Ольга и Вера – Нинины знакомые. Понятно, что в эмиграции магнитишь похожие истории. Но Ольга – не сумрачный камушек, как Нина. А гелиевый шарик, стремящийся в облака. Ей сорок пять. Она пятый год живет в горах с настоящим Жан-Полем. Жан-Полю 60. Он летает на дельтаплане в теплое время года, в холодное – катается на лыжах в виде инструктора, а в совсем уж неподходящую погоду водит автобус. За вечер, который мы провели с ними, суровый Жан-Поль сказал приблизительно 15 слов. При этом Ольга – доцент российского вуза. Вуз, понятное дело, теперь в прошлом. Ольга летает на дельтаплане, катается на лыжах, вместо автобуса самообучается живописи, которая пользуется успехом на местной ярмарке. Смотрит она на свой дауншифтинг как на бесценный опыт внутренней реабилитации. Общих детей с Жан-Полем уже не предполагается, поэтому дом, здоровье и портативная фотокамера стали точками опоры для их семьи. Ольга потратила два года на изучение французского и говорит на нем лучше, скажем, Льва и уж гораздо больше Жан-Поля.
Вера тоже живет в горах. Ее французский муж – крестьянин. В доме отопления нет, Вера топит печь.

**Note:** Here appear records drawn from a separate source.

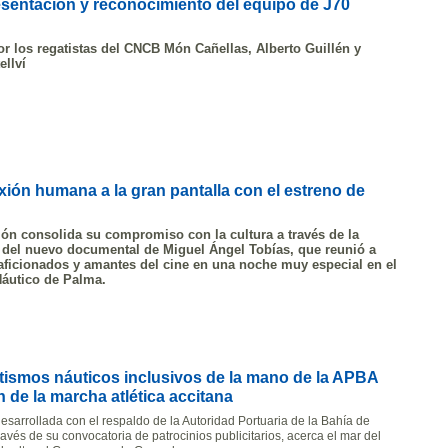
esentación y reconocimiento del equipo de J70
 los regatistas del CNCB Món Cañellas, Alberto Guillén y
ellví
exión humana a la gran pantalla con el estreno de
ión consolida su compromiso con la cultura a través de la
 del nuevo documental de Miguel Ángel Tobías, que reunió a
 aficionados y amantes del cine en una noche muy especial en el
Náutico de Palma.
ismos náuticos inclusivos de la mano de la APBA
 de la marcha atlética accitana
esarrollada con el respaldo de la Autoridad Portuaria de la Bahía de
ravés de su convocatoria de patrocinios publicitarios, acerca el mar del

Крестьянин катается на лыжах в холодное время года и занимается хозяйством в теплое. Вера родила ему троих сыновей. Устроилась в ближайший городок в языковую школу и преподает там русский (у нее 60 курсантов!). Работает на лыжной базе зимой, а летом устраивает фольклорные фестивали в этой самой горной деревне. Здесь Вера 20 лет. Не все всегда было так лучезарно. Пару раз она срывалась и улетала с детьми к себе на родину, прихватив с собой фамильный рецепт селедки под шубой, которую французский муж успел нежно полюбить. Но сейчас жизнь Веры кажется ей единственно гармоничным событием, которым она наслаждается и щедро делится с нами.
Лично я не знаю, могла ли бы я жить между дельтапланом и бугелем? И даже в прекрасном Париже с долгожданным ребенком. Но в формулах счастья ведь не устаешь разбираться, какими бы мудреными они ни казались. Вот и тогда во Франции стало понятным, что топографический знаменатель тут не работает. Климат, конечно, не такой депрессивный, как в родных краях, но твой собственный миропорядок мало от него зависит. Это довольно герметичная штучка, которую мы носим в себе. Такое впечатление, что всю первую половину жизни мы уплотняем стенки этой капсулы, как мастера – папье-маше. Вот уже в нее и ветер, и чужая речь с трудом проникают. А во второй половине вроде бы и рады обнаружить в нем, миропорядке своем, какую-нибудь пористость, ходы для чего-нибудь нового – а нет их уже, нет лазеек. Мы все больше равны самим себе, и ничего с этим не поделаешь. Да и надо ли – это же и есть равновесие, мечта наша.